Judge denies justice department plea to hold Trump in contempt over records

Trump lawyers have resisted designating a custodian of records and providing a sworn statement despite repeated requests.
Trump lawyers have resisted designating a custodian of records and providing a sworn statement despite repeated requests. Photograph: Andrew Harnik/AP

A top federal judge denied a request from the justice department to hold Donald Trump’s office in contempt of court for failing to fully comply with a subpoena demanding the return of all documents bearing classified markings, according to sources familiar with proceedings.

The chief US judge for the District of Columbia Beryl Howell told the department during a closed-door hearing on Friday to resolve the matter with the Trump legal team itself because a contempt ruling would not hold, the sources said.
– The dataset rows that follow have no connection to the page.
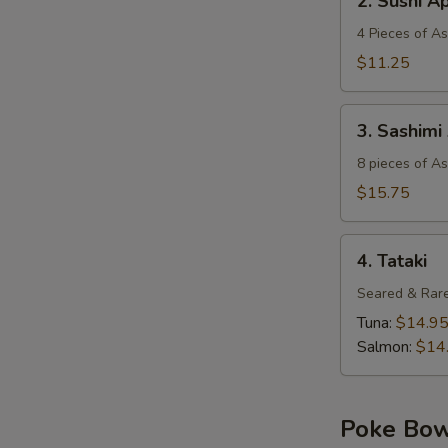
2. Sushi A
Sushi
Appetizer
4 Pieces of A
$11.25
3.
3. Sashimi
Sashimi
Appetizer
8 pieces of A
$15.75
4.
4. Tataki
Tataki
Seared & Rare
Tuna:
$14.9
Salmon:
$14
Poke Bo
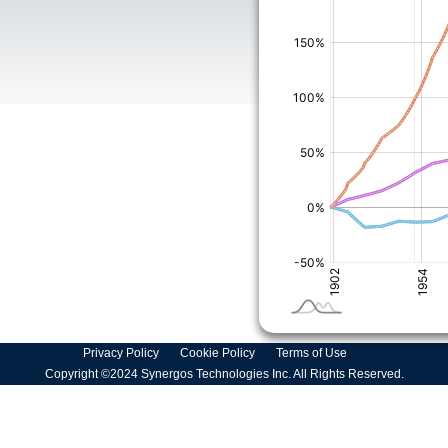
Privacy Policy
Cookie Policy
Terms of Use
Copyright ©2024 Synergos Technologies Inc. All Rights Reserved.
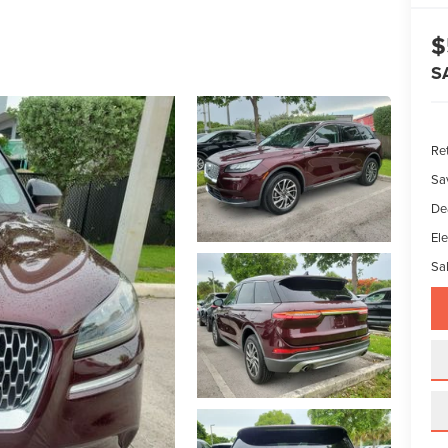
$
S
Ret
Sa
De
Ele
Sal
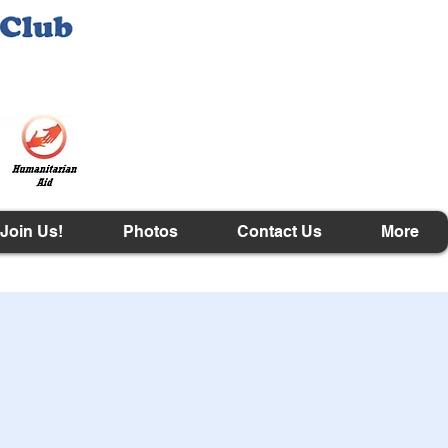
Join Us!
Photos
Contact Us
More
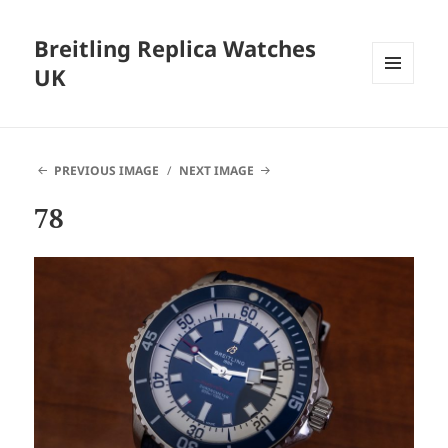
Breitling Replica Watches
UK
MENU
AND
WIDGETS
PREVIOUS IMAGE
NEXT IMAGE
78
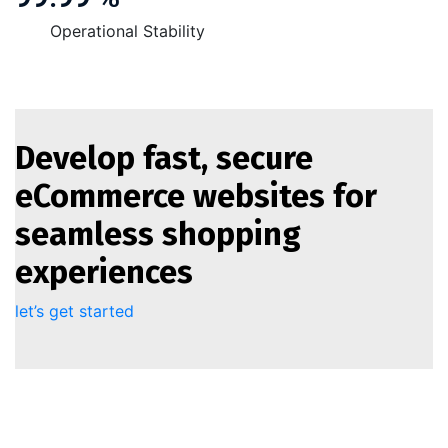
Operational Stability
Develop fast, secure
eCommerce websites for
seamless shopping
experiences
let’s get started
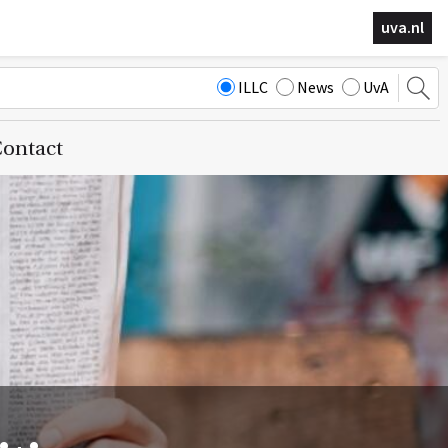
uva.nl
ILLC
News
UvA
ontact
The precise details about the hearing were not clear with the case under seal. But the judge’s move amounts to a victory for Trump as he contends with a criminal investigation into unauthorized retention of national security information at his Mar-a-Lago resort and obstruction of justice.

Federal prosecutors had sought to force Trump to name a custodian of records and certify under oath that all documents with classified markings had been returned to the government – as demanded by the grand jury subpoena issued in May – or otherwise find Trump’s office in contempt.

The contempt action is understood to be focused on Trump’s political office because the subpoena sought the return of all documents and writings “in the custody of Donald J Trump and / or the Office of Donald J Trump” bearing classification markings.

In response to the subpoena, Trump’s lawyer Evan Corcoran turned over a folder of documents to the justice department and asked another Trump lawyer Christina Bobb to sign a certification that she heavily caveated because she had not done the search, the Guardian previously reported.

The letter ultimately said that Bobb was making the attestation “based on the information provided to me” and “to the best of my knowledge”, a fact that she emphasized to the department around the time that prosecutors collected the folder and the certification letter, a person familiar with the matter said.

But after the FBI searched Mar-a-Lago on 8 August and found 103 documents marked classified – leading prosecutors to believe the subpoena had not been complied with – the department sought Trump’s lawyers to again certify that no further materials remained.

The Trump legal team has resisted designating a custodian of records and providing a sworn statement, despite repeated requests. That deeply frustrated prosecutors who told the legal team that if they did not provide a second attestation, they would seek judicial enforcement.

Part of the Trump legal team’s reluctance comes because neither they nor any other member of the former president’s office have had custody of all documents marked classified and do not think they could comprehensively answer every question about them, the sources said.

In a statement, a Trump spokesman said the former president and his lawyers would “continue to be transparent and cooperative even in the face of the highly weaponized and corrupt witch-hunt from the Department of ‘Justice’”.

The closed-door court battle between the justice department and Trump’s lawyers comes after it emerged that a search of a storage unit in Florida holding boxes of material belonging to Trump turned up two more documents marked classified, in addition to the 103 found at Mar-a-Lago by the FBI.

It was not clear whether the department initiated the contempt proceeding before or after the two additional documents were found, though the Trump legal team is understood to have turned over the two new documents as soon as they were discovered, the sources said.